Purpose: This study aimed to assess the feasibility and potential usefulness of a new intraoperative portable high-resolution imaging γ-camera for the localization of sentinel lymph node in patients with breast cancer.

Methods: Sixteen T1 to T2 breast cancer female patients were evaluated (mean age, 62 years) with preoperative lymphoscintigraphy, acquired 30 minutes after intradermal injection of 60 to 70 MBq (1.6-1.9 mCi) of 99mTc-nanocolloids in saline volumes of 0.1 to 0.2 mL. Surgery took place the day after (18-20 hours after tracer injection). For intraoperative sentinel lymph node localization, a traditional γ-probe was used by the surgeon. Moreover, a portable imaging γ-camera was used by the nuclear physician who was present in the operating room.

Results: The portable imaging γ-camera showed very high spatial resolution (2.4 mm) in the 4.4 × 4.4 cm2 FOV, with a good sensitivity of 180 cps/MBq at a Plexiglas depth of 1 cm. In 11 patients, lymphoscintigraphy, γ-probe, and imaging γ-camera depicted the same number of radioactive lymph nodes (17 nodes; 5 of which were metastatic and detected in 6 different patients). In 6 patients, the portable imaging γ-camera detected 1 node more than lymphoscintigraphy (in total, 5 nodes more), one of which was metastatic (the only one metastatic in that patient).

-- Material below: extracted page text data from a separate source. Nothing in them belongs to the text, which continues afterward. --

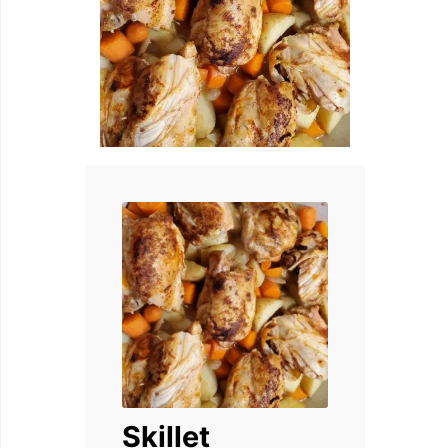
Skillet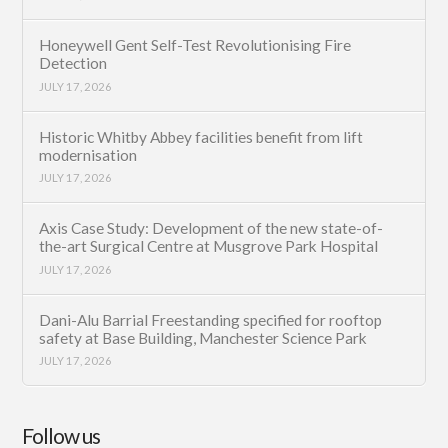
Honeywell Gent Self-Test Revolutionising Fire
Detection
JULY 17, 2026
Historic Whitby Abbey facilities benefit from lift
modernisation
JULY 17, 2026
Axis Case Study: Development of the new state-of-
the-art Surgical Centre at Musgrove Park Hospital
JULY 17, 2026
Dani-Alu Barrial Freestanding specified for rooftop
safety at Base Building, Manchester Science Park
JULY 17, 2026
Follow us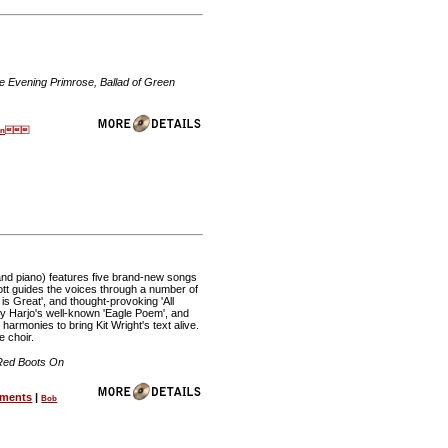
e Evening Primrose, Ballad of Green
tten
 and piano) features five brand-new songs
cott guides the voices through a number of
is Great', and thought-provoking 'All
 Joy Harjo's well-known 'Eagle Poem', and
armonies to bring Kit Wright's text alive.
e choir.
, Red Boots On
ements
|
Bob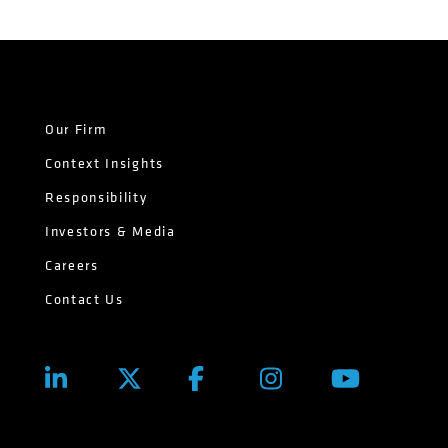
Our Firm
Context Insights
Responsibility
Investors & Media
Careers
Contact Us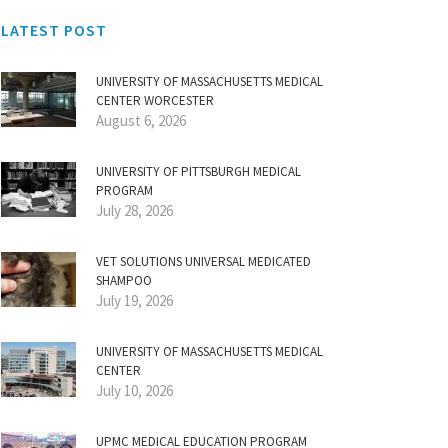
LATEST POST
UNIVERSITY OF MASSACHUSETTS MEDICAL
CENTER WORCESTER
August 6, 2026
UNIVERSITY OF PITTSBURGH MEDICAL
PROGRAM
July 28, 2026
VET SOLUTIONS UNIVERSAL MEDICATED
SHAMPOO
July 19, 2026
UNIVERSITY OF MASSACHUSETTS MEDICAL
CENTER
July 10, 2026
UPMC MEDICAL EDUCATION PROGRAM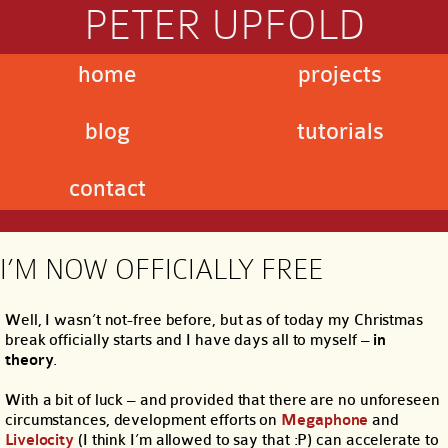
PETER UPFOLD
home
projects
blog
tutorials
contact
I’M NOW OFFICIALLY FREE
Well, I wasn’t not-free before, but as of today my Christmas
break officially starts and I have days all to myself –
in
theory
.
With a bit of luck – and provided that there are no unforeseen
circumstances, development efforts on
Megaphone
and
Livelocity
(I think I’m allowed to say that :P) can accelerate to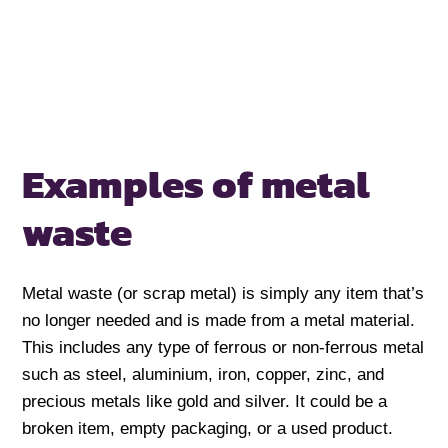
Examples of metal
waste
Metal waste (or scrap metal) is simply any item that’s
no longer needed and is made from a metal material.
This includes any type of ferrous or non-ferrous metal
such as steel, aluminium, iron, copper, zinc, and
precious metals like gold and silver. It could be a
broken item, empty packaging, or a used product.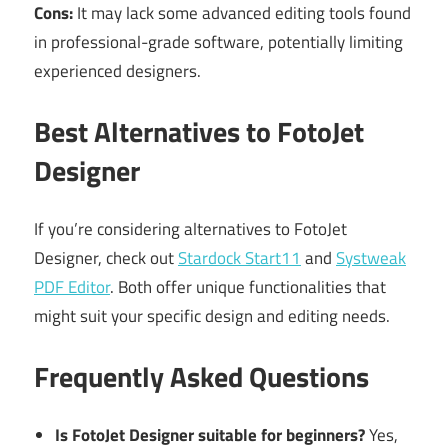
Cons:
It may lack some advanced editing tools found
in professional-grade software, potentially limiting
experienced designers.
Best Alternatives to FotoJet
Designer
If you’re considering alternatives to FotoJet
Designer, check out
Stardock Start11
and
Systweak
PDF Editor
. Both offer unique functionalities that
might suit your specific design and editing needs.
Frequently Asked Questions
Is FotoJet Designer suitable for beginners?
Yes,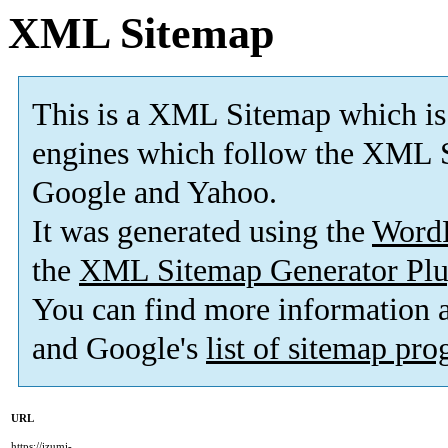
XML Sitemap
This is a XML Sitemap which is
engines which follow the XML S
Google and Yahoo.
It was generated using the
Word
the
XML Sitemap Generator Plu
You can find more information
and Google's
list of sitemap pr
URL
https://izumi-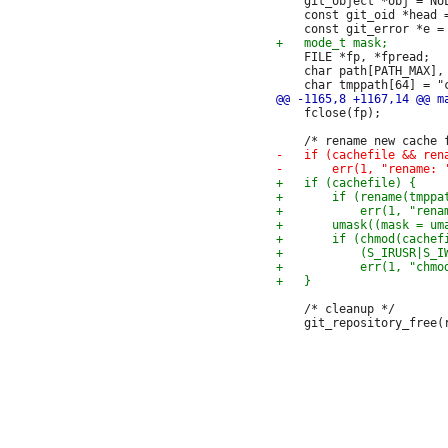
 	git_object *obj = NULL;

 	const git_oid *head = NULL;

 	FILE *fp, *fpread;

 	char path[PATH_MAX], repodirabs[PATH_MAX + 1], *p;

 	fclose(fp);

 	/* cleanup */
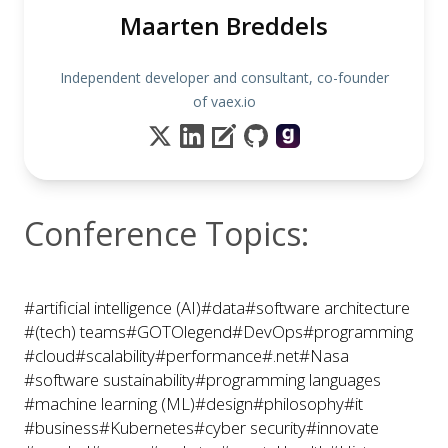
Maarten Breddels
Independent developer and consultant, co-founder
of vaex.io
Conference Topics:
#artificial intelligence (AI)
#data
#software architecture
#(tech) teams
#GOTOlegend
#DevOps
#programming
#cloud
#scalability
#performance
#.net
#Nasa
#software sustainability
#programming languages
#machine learning (ML)
#design
#philosophy
#it
#business
#Kubernetes
#cyber security
#innovate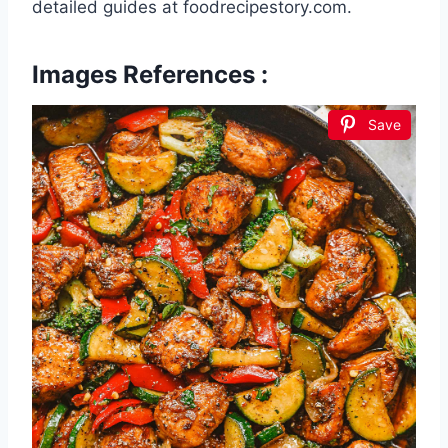
detailed guides at foodrecipestory.com.
Images References :
Save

Conclusions: Our preliminary results showed that a portable high-resolution hand-held imaging γ-camera is a feasible, not time-consuming, noninvasive procedure in intraoperative sentinel node localization, offering extra confidence to the surgeon. In our hands, it was a very useful auxiliary imaging tool especially in the identification of nodes located deep in the axilla, which are difficult to detect at the preoperative lymphoscintigraphy. Additional multicenter studies involving a greater number of patients are necessary to confirm these promising data.